Find all the lines in the entries below that hold the word "composants" and copy them.

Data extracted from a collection
=== Section Start ===

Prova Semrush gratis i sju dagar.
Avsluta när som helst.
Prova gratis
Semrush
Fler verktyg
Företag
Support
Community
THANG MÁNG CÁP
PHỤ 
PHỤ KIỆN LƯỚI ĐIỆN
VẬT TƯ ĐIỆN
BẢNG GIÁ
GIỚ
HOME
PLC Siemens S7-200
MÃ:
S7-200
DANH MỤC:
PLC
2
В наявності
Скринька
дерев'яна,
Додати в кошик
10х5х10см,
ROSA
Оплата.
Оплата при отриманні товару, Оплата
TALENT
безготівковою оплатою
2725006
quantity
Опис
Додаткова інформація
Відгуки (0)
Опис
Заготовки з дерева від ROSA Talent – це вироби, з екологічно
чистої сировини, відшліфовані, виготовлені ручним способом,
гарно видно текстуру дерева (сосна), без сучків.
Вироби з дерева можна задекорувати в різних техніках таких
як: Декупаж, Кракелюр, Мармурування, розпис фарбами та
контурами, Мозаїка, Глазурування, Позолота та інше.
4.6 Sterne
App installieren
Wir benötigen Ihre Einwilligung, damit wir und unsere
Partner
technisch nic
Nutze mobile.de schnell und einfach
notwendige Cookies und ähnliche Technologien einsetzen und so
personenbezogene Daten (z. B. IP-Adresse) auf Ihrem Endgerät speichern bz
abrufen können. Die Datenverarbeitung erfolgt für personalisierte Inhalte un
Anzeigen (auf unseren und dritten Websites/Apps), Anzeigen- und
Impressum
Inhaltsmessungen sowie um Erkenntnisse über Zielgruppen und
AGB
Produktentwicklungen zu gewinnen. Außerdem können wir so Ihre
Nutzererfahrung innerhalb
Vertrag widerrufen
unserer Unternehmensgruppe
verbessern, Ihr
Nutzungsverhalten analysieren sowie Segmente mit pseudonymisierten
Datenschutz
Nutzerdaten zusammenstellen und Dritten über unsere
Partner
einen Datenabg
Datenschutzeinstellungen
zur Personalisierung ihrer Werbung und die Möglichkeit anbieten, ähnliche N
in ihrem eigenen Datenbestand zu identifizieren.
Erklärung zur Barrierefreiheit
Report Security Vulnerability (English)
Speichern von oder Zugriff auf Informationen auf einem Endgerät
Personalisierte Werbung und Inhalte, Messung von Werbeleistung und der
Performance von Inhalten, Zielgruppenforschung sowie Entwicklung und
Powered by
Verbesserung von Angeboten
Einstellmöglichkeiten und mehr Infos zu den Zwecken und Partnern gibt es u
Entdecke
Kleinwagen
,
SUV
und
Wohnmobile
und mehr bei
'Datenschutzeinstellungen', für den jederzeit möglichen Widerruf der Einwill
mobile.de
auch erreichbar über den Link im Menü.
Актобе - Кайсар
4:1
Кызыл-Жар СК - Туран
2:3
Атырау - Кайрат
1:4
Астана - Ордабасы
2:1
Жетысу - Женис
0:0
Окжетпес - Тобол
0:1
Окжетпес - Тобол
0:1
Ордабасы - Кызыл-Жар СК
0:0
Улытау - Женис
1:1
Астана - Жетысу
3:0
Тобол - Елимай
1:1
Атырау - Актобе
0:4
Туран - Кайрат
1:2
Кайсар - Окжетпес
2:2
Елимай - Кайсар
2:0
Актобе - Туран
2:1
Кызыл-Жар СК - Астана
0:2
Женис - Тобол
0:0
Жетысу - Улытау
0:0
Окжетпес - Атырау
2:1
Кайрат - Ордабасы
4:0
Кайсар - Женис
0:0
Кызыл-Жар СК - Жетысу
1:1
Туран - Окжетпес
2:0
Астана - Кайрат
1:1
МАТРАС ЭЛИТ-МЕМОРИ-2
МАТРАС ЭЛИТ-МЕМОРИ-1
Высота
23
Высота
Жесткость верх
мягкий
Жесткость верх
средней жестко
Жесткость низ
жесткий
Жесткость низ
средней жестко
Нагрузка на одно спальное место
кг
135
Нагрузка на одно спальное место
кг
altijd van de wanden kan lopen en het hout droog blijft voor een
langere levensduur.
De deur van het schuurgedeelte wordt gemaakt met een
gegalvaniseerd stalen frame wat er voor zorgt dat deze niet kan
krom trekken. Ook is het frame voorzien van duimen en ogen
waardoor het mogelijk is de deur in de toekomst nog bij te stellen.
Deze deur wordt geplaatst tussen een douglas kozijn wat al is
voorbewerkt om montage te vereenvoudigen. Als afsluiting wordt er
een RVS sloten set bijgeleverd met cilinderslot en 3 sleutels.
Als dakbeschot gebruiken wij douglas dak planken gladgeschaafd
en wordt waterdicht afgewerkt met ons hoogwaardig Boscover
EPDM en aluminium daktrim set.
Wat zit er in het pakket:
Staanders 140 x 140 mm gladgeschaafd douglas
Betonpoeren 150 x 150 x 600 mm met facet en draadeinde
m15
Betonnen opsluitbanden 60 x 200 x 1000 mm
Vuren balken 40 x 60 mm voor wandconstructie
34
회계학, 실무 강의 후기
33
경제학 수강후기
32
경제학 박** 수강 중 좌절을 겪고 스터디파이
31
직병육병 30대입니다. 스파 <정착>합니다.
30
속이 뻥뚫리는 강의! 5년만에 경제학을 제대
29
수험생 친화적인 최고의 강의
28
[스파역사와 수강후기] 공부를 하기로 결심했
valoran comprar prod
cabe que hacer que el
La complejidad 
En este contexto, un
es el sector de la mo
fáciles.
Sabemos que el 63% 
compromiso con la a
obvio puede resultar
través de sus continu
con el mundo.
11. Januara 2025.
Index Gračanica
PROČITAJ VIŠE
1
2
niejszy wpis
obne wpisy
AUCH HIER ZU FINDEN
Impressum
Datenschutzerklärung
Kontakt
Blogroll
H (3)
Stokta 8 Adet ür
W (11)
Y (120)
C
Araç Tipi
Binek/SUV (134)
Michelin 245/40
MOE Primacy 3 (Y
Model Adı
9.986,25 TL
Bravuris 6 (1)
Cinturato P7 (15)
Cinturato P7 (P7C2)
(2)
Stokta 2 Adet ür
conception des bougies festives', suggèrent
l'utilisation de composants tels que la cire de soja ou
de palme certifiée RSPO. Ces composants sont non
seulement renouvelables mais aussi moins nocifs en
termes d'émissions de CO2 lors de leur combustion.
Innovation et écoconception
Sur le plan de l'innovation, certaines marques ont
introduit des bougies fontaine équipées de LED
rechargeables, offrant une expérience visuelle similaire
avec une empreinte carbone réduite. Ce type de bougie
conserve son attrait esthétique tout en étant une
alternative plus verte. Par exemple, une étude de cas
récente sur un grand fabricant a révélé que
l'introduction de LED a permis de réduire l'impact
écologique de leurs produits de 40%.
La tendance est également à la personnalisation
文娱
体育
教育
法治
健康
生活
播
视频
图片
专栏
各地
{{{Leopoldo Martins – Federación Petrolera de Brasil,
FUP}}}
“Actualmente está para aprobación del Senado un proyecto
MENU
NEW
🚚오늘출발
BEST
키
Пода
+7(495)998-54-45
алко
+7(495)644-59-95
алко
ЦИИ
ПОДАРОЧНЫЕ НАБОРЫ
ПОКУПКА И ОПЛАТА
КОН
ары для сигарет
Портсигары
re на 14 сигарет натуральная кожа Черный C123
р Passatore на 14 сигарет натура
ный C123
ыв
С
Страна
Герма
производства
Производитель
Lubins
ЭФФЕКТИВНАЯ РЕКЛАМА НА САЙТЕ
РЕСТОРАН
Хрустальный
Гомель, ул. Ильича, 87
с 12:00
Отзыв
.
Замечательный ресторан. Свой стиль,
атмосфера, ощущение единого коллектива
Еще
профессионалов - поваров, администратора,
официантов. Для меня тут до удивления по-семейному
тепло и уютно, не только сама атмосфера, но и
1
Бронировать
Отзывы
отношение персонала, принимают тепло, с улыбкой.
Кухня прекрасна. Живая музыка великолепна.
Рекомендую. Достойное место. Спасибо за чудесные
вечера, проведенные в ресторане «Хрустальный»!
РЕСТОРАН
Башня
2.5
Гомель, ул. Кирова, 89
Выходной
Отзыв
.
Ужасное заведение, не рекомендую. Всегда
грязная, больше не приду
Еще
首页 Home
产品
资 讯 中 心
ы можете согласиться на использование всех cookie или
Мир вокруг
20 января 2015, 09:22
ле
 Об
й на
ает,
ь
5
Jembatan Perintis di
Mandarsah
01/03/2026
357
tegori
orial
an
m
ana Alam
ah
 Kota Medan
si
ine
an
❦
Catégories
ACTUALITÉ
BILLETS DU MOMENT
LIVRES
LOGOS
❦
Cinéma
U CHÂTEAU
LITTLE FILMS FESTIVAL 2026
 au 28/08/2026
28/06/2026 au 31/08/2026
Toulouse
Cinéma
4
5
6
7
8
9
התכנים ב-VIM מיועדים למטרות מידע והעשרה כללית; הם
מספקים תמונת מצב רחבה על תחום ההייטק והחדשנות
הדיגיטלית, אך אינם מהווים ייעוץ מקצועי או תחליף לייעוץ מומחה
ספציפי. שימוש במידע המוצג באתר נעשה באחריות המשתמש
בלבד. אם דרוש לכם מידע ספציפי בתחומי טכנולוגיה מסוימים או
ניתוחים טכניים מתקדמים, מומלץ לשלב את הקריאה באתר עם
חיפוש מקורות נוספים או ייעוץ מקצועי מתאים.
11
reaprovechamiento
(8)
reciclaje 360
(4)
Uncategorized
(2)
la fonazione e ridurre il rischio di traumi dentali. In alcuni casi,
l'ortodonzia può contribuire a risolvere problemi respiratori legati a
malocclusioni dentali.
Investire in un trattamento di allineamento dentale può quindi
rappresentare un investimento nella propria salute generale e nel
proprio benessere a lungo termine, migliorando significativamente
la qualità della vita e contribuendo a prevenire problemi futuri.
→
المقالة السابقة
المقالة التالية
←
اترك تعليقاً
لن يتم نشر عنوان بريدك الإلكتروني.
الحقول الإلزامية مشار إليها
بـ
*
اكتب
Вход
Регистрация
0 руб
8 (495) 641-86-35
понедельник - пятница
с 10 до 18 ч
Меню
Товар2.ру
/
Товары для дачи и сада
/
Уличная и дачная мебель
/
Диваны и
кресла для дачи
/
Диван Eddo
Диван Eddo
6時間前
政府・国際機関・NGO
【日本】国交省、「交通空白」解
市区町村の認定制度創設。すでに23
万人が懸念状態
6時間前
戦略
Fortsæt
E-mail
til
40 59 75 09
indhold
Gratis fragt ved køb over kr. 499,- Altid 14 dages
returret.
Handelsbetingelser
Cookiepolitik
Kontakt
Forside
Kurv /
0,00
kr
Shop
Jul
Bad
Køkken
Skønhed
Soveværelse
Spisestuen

=== Section End ===

#### [The answer]
l'utilisation de composants tels que la cire de soja ou
de palme certifiée RSPO. Ces composants sont non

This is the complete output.